» What you will do
Search the data for "Samsung". Return each matching line.

** Given information follows **

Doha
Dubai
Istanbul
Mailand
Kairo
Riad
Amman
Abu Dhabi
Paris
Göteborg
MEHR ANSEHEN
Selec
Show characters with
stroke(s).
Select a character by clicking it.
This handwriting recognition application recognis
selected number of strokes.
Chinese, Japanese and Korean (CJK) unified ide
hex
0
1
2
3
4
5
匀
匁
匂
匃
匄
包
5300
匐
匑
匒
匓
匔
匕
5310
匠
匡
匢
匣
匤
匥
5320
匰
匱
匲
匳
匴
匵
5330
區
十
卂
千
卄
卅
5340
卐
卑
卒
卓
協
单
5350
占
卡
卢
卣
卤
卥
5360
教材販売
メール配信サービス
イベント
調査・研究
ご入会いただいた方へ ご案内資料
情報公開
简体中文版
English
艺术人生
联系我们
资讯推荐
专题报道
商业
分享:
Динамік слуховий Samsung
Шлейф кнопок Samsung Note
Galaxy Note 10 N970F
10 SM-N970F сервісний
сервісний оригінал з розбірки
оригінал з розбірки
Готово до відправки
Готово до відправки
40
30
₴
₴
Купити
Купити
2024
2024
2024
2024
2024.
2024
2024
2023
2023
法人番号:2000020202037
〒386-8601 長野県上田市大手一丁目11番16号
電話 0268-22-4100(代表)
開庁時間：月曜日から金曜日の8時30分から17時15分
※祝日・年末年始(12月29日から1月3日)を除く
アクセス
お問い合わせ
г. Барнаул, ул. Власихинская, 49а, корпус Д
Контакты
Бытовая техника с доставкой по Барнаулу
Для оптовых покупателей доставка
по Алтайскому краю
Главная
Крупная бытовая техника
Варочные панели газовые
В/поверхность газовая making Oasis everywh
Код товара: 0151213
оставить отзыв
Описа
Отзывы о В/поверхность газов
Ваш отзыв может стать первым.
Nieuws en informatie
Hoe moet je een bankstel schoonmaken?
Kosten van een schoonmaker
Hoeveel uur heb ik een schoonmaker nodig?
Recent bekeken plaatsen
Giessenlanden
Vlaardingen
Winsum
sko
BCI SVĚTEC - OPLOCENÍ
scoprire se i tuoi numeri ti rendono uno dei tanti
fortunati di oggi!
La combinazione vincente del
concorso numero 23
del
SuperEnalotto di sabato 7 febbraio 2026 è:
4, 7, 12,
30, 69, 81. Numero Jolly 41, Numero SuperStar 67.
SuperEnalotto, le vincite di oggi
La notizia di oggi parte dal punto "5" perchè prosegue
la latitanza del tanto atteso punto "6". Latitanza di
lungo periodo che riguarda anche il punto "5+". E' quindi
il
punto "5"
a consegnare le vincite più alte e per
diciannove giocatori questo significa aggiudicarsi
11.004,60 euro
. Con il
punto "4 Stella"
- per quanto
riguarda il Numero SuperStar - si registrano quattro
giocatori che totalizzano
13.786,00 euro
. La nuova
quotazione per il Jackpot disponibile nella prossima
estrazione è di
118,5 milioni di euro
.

** End of Given information **

» Answer space
Динамік слуховий Samsung
Шлейф кнопок Samsung Note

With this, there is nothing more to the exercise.